Today, OFCCP under new Director Jenny Yang published a 2022 Corporate Scheduling Announcement List (CSAL) identifying those establishments of federal contractors and subcontractors that it will schedule for compliance evaluations – more commonly known as “audits” – over the next year or more. Included with the new CSAL is OFCCP’s methodology for selecting contractors for audit.

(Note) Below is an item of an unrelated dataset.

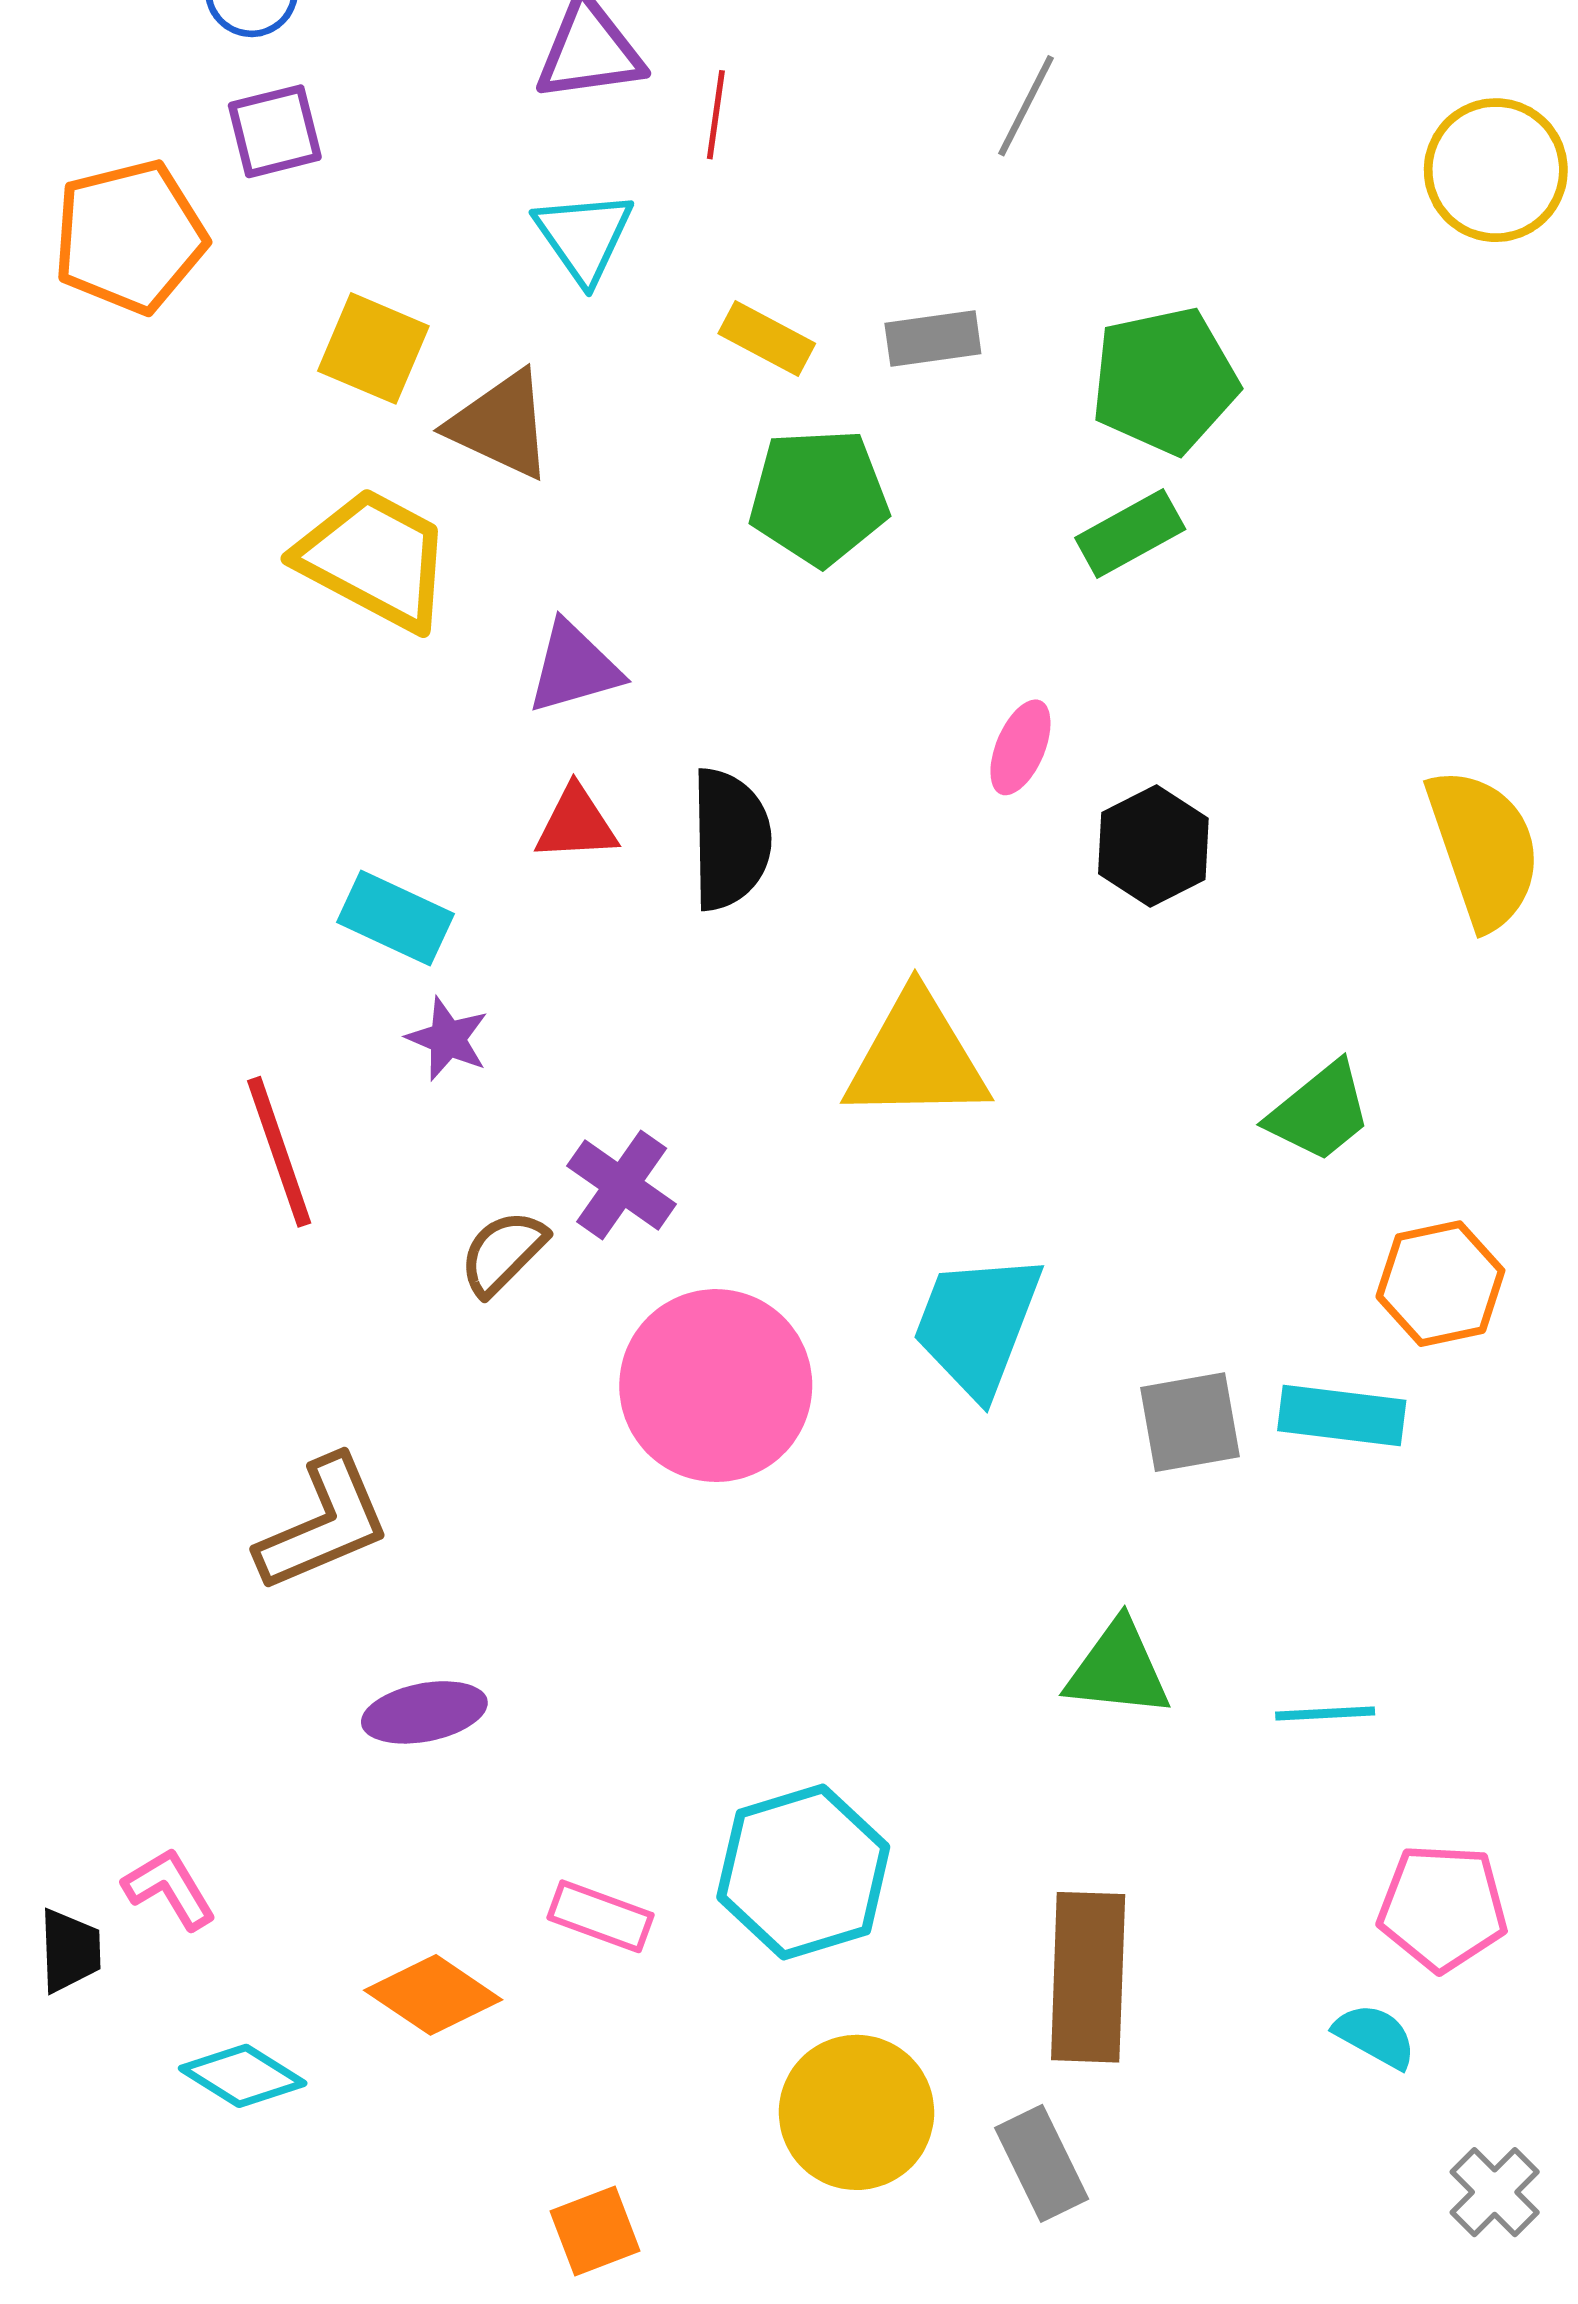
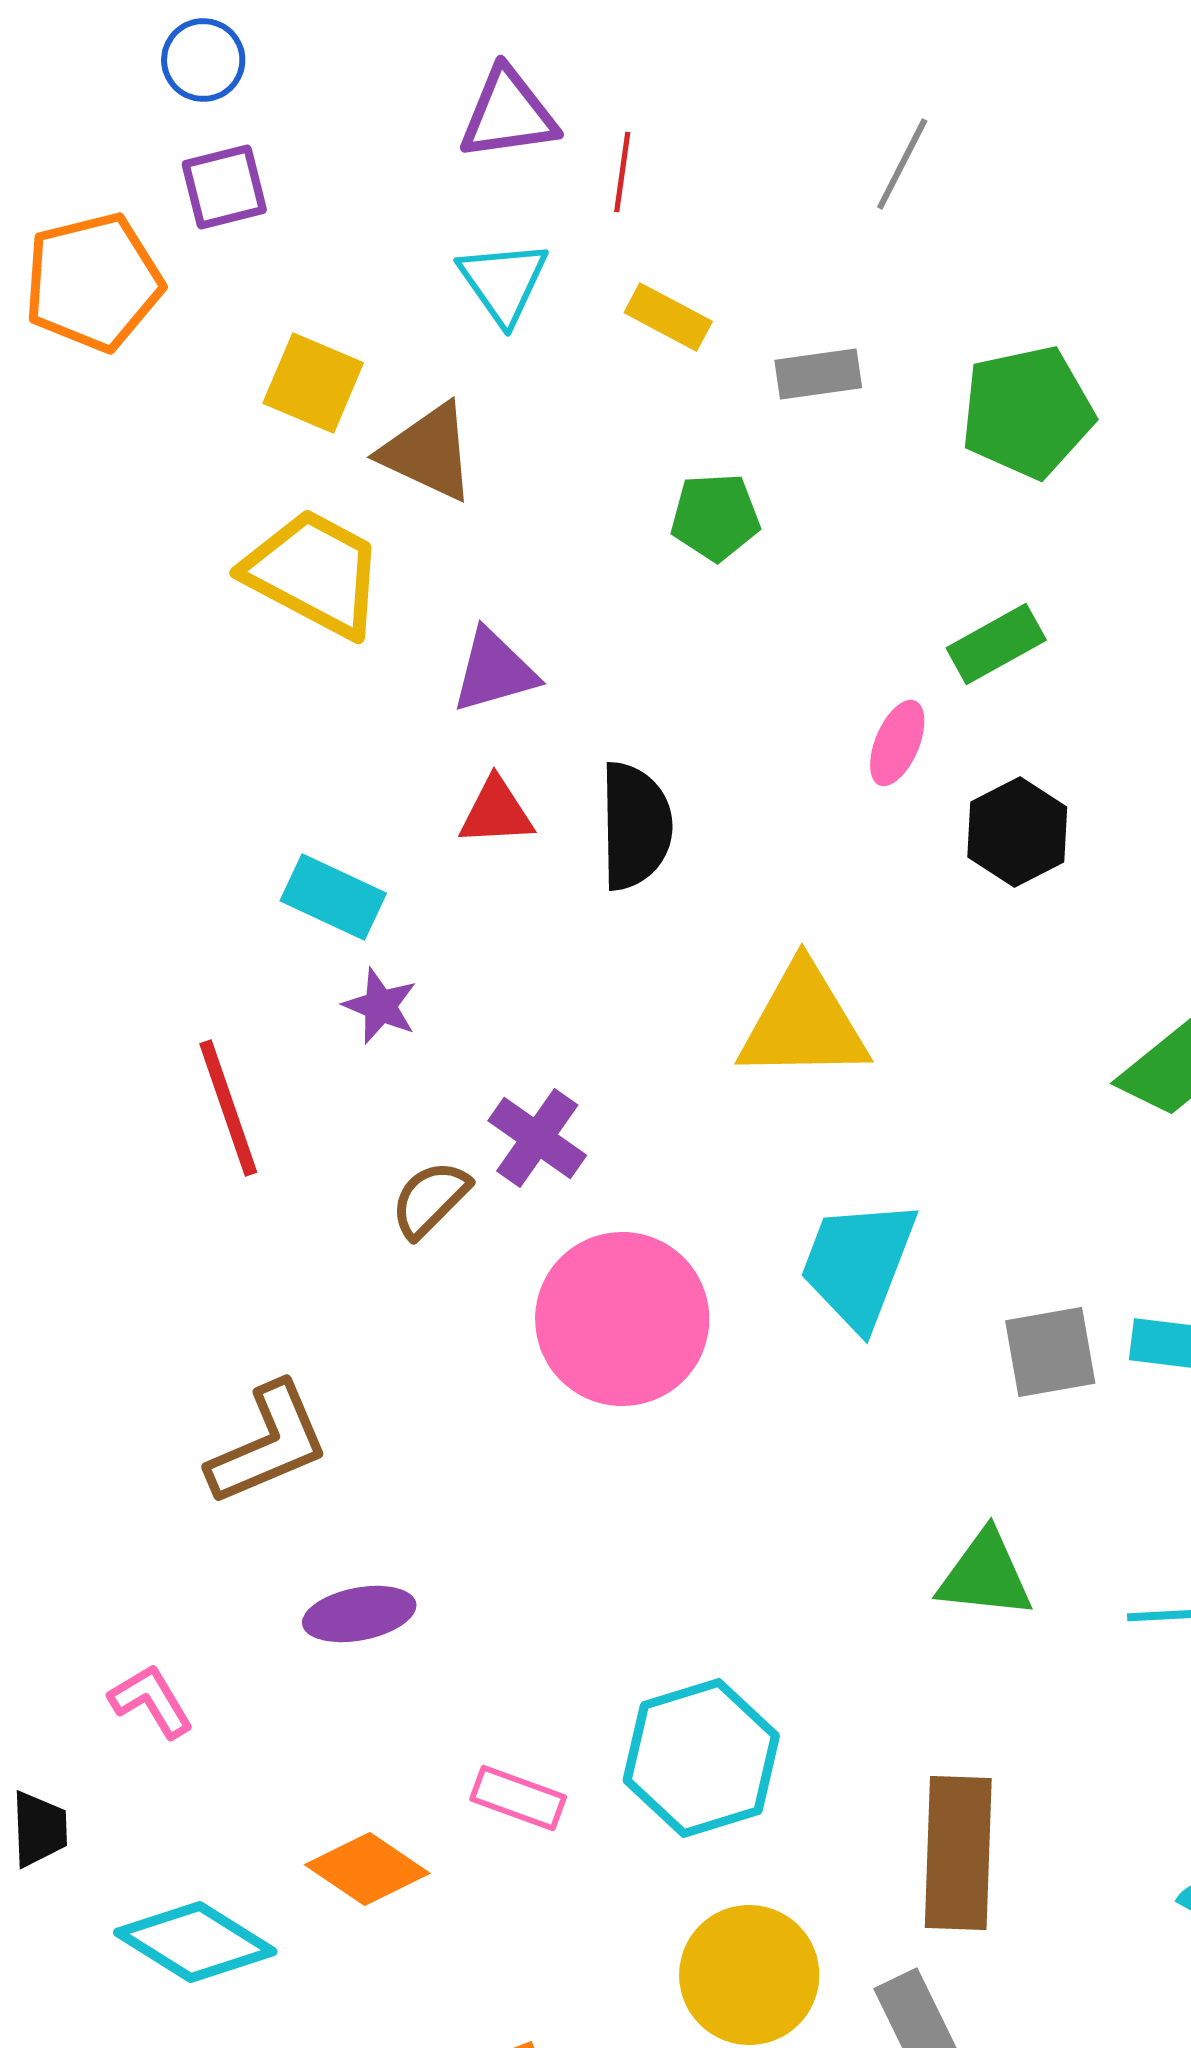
yellow rectangle: (767, 339) -> (668, 317), moved
green pentagon: (819, 497) -> (715, 517), size x0.7
green rectangle: (1130, 534) -> (996, 644), moved
pink L-shape: (170, 1889) -> (151, 1701), moved
cyan diamond: (243, 2076) -> (195, 1942), size x1.4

New for this CSAL is OFCCP’s Directive that contractors may not enjoy a 45-day grace period before the Agency begins to schedule the audits, as has been the case for years. Directive 2022-02 – Effective Compliance Evaluations and Enforcement provides that “OFCCP may begin scheduling contractors upon the publication of the CSAL.” While the apparent intent of the CSAL is to provide advance notice, those who are scheduled for an audit on the heels of this 2022 CSAL may not receive much of a heads up. Nonetheless, it remains to be seen whether the Agency will immediately begin scheduling audits from the 2022 CSAL, given that it is still working to schedule or complete audits from the 2021 CSALs.
Generally speaking, OFCCP will schedule new audits from the 2022 CSAL as District Offices have capacity to handle them, which means the timing of the receipt of a “scheduling letter” triggering the audit is unpredictable. However, OFCCP will often reach out to the contractor shortly before the sending a scheduling letter to confirm contact information for the company official to whom the scheduling letter will be sent.
Where possible, identified contractors should use the advance notice to ensure that their AAP compliance efforts are in order and that data will be ready to supply to OFCCP.
That is especially true now, given that automatic 30-day extensions of the data submission deadline are a thing of the past. As also included in Directive 2022-02 – Effective Compliance Evaluations and Enforcement, OFCCP will now grant deadline extensions only in “extraordinary circumstances.”